Alberto todavía no se acostumbraba
a estar soltero. La noche transcurría con demasiada lentitud en aquella
habitación vacía. Daniela se había llevado todos los cuadros y varios de los
muebles. Sólo había quedado una pera a medio comer que parecía resistirse ante
la podredumbre. Alberto encontraba paz en la contemplación de la fruta.
Acurrucado en la cama, recordaba el mordisco decidido que ella le había dado a
la pera, antes de levantarse y decirle que aquello no funcionaba.
El centro de Caracas había sido el espacio
predilecto de la relación. Ahora servía de escenario para el intercambio de
esos objetos que debían volver a sus dueños originales. Nadie adivinaba que
Daniela alcanzaba los treinta y tres años, con esa cara de niña y sonrisa de
ángel. Siempre lo veían a él con el mayor, con su barba perenne y las ojeras
invencibles. En la mesa del café, descansaba una caja con huecos a los lados.
Era su forma de despedirse, él lo sabía, pero no quería aceptarlo. Se asomó con
temor y el gato le devolvió la mirada. Le preguntó a Daniela por qué era verde.

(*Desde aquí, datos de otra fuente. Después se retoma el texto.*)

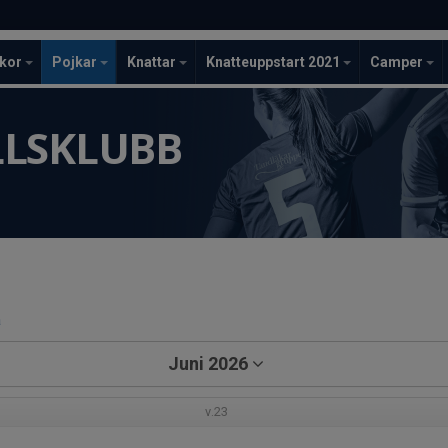
ckor
Pojkar
Knattar
Knatteuppstart 2021
Camper
LLSKLUBB
a
Juni 2026
v.23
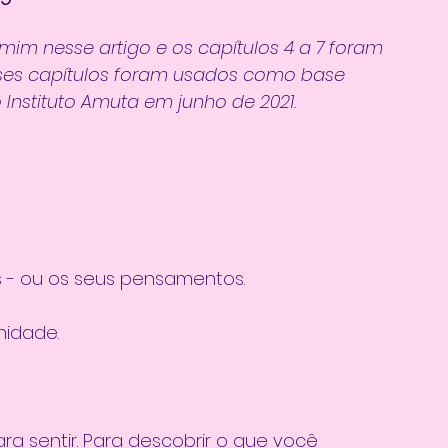
 mim nesse artigo e os capítulos 4 a 7 foram 
sses capítulos foram usados como base 
 Instituto Amuta em junho de 2021.
as - ou os seus pensamentos.
nidade. 
ra sentir. Para descobrir o que você 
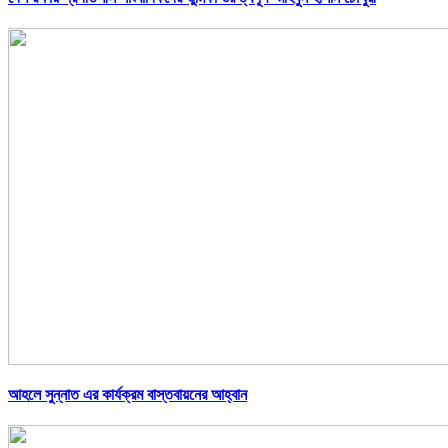
আহলে সুন্নাত এর কার্যক্রম বাস্তবায়নের আহ্বান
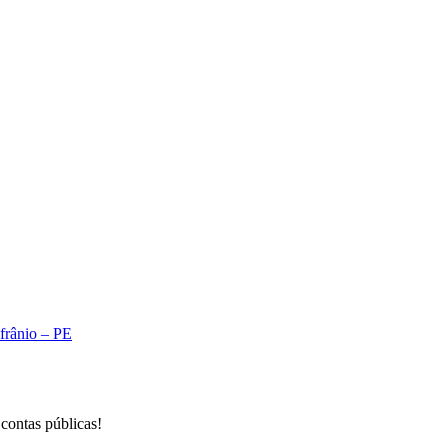
A
Afrânio – PE
 contas públicas!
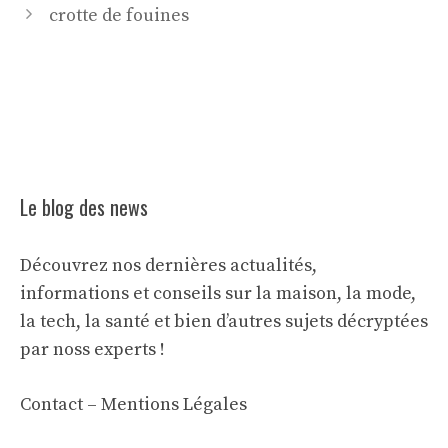
crotte de fouines
Le blog des news
Découvrez nos dernières actualités,
informations et conseils sur la maison, la mode,
la tech, la santé et bien d’autres sujets décryptées
par noss experts !
Contact
–
Mentions Légales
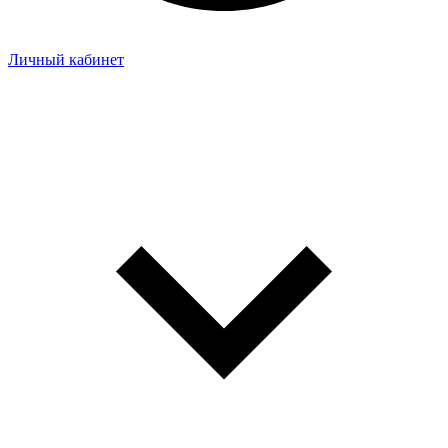
Личный кабинет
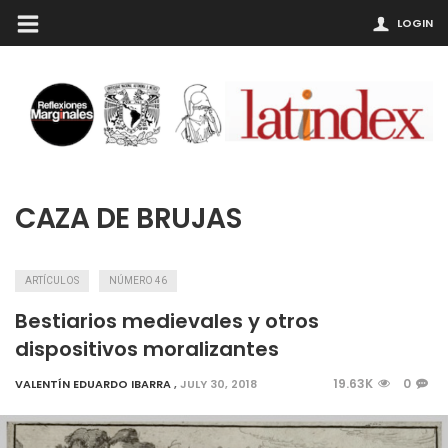
LOGIN
CAZA DE BRUJAS
ARTÍCULOS
NÚMERO 46
Bestiarios medievales y otros
dispositivos moralizantes
19.63K
0
VALENTÍN EDUARDO IBARRA
,
JULY 30, 2018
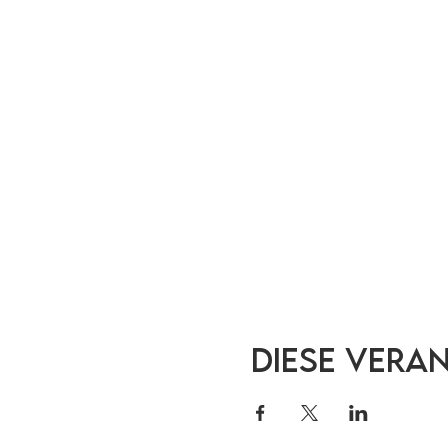
Diese Vera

Ella contesto que era una mutación genética, pero era su color favorito y sería
un buen recuerdo. Alberto cargó al gato, con la duda de un padre que no acepta
su condición, y decidió llamarlo “Solo”. A Daniela le hizo gracia. Soltó una
carcajada limpia y se fue sin mayores aspavientos. Él todavía tenía demasiadas
preguntas por hacer. Sólo le quedaría comentarlas con su nueva mascota.